There's a silver lining to the many vacant storefronts throughout Manhattan. During the pandemic, rents have gone down, and available space keeps going up. As Camille Petersen reports, for some businesses, it's a chance to move into the location of their dreams.

CAMILLE PETERSEN, BYLINE: Normally in New York City's Rockefeller Center, it's hard to avoid jostling someone's shopping bag or elbowing them as you order food. Now, it feels pretty lonely inside Rockefeller Center. A few people walk through the hallway. Someone gets their shoes shined. But Eli Sussman is delighted to be here.

ELI SUSSMAN: I probably never would have imagined being in 30 Rock.

PETERSEN: Sussman is the owner of Samesa, a Mediterranean fast casual restaurant that opened here in March. Samesa's original location was on a residential side street in Williamsburg, Brooklyn.

SUSSMAN: It's about as night and day as you can get.

PETERSEN: The Brooklyn location closed in September because of the pandemic, so Sussman started looking for new spaces, ones with lots of foot traffic and office workers looking to grab a quick lunch.

SUSSMAN: Every fast casual concept, like, the Mecca is Midtown.
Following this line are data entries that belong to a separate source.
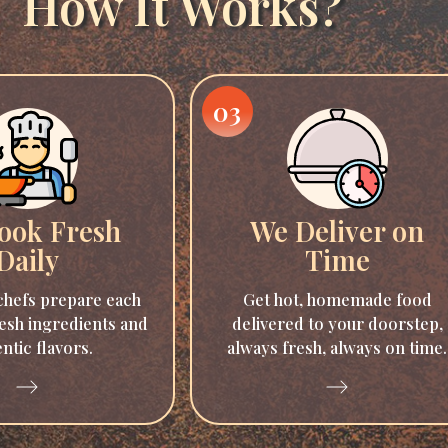
How It Works?
03
ook Fresh
We Deliver on
Daily
Time
hefs prepare each
Get hot, homemade food
esh ingredients and
delivered to your doorstep,
ntic flavors.
always fresh, always on time.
PETERSEN: Until now, getting a spot in Midtown was too expensive and competitive. He'd be bidding against big chains. But new leases and lease renewals are down nearly 60% since the early days of the pandemic. Sussman is paying more on rent in Rockefeller Center, but expects a lot more customers here. It's quiet now, but he's betting that will change as offices reopen and tourists return.

SUSSMAN: The amount of people that are going to walk by Samesa is so much exponentially greater than what was at my previous location. So I'm playing a bit of a long game here.
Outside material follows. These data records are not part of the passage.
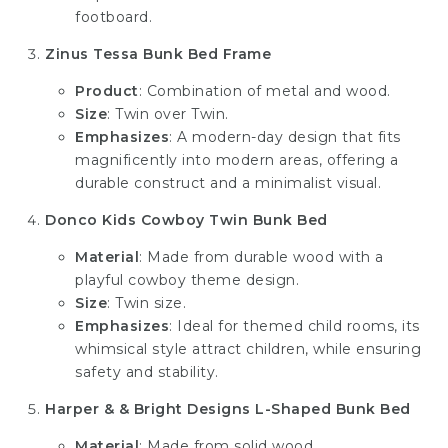
footboard.
Zinus Tessa Bunk Bed Frame
Product
: Combination of metal and wood.
Size
: Twin over Twin.
Emphasizes
: A modern-day design that fits
magnificently into modern areas, offering a
durable construct and a minimalist visual.
Donco Kids Cowboy Twin Bunk Bed
Material
: Made from durable wood with a
playful cowboy theme design.
Size
: Twin size.
Emphasizes
: Ideal for themed child rooms, its
whimsical style attract children, while ensuring
safety and stability.
Harper & & Bright Designs L-Shaped Bunk Bed
Material
: Made from solid wood.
PETERSEN: In Manhattan's trendy Meatpacking District, Jesse Dong is also betting on the city's recovery. He owns the clothing retailer Two Minds. The store opened a few weeks ago.

JESSE DONG: I think there's a lot of people like, are you actually going to open a retail store when the retail apocalypse is currently happening?

PETERSEN: Dong lost his retail job during the pandemic and started thinking about opening his own store. He was riding his bike and saw an available storefront on his dream street. It has cobblestones and is near luxury shops like Hermes and cultural attractions like the Whitney Museum.

DONG: We knew we had to move fast or it was going to slip through our fingers.

PETERSEN: Dong says it felt like if he waited to bid on the space, he'd be up against tenants with bigger names and more money, so he signed a lease. He says that puts him in a good position now that New York City has lifted many COVID-19 restrictions.

DONG: Because now we're open, and there seems to be a return to normalcy.

PETERSEN: Mike Slattery, the associate director of research at the real estate firm CBRE, warns tenants against expecting a huge rent bargain. It's still Manhattan.

MIKE SLATTERY: There's a lot of tenants who are looking for the deal of the century, folks who submit very lowball offers with - you know, hoping on a wing and a prayer that someone will accept it.

PETERSEN: Chances are they won't. And Slattery says this is the time for tenants to make decisions on new spaces. Over the last six months, there's been a 22% increase in the number of tenants looking at spaces. That number keeps rising.

SLATTERY: The flow of tenants back into the market has actually started to spark bidding wars.

PETERSEN: The business owners who win those wars or who just signed new Manhattan leases, like Eli Sussman and Jesse Dong, are taking a big risk. For their bets to pay off, they need office workers and tourists to come back soon to jostle through Rockefeller Center on a lunch break or on their way to a towering Christmas tree.

For NPR News, I'm Camille Petersen in New York.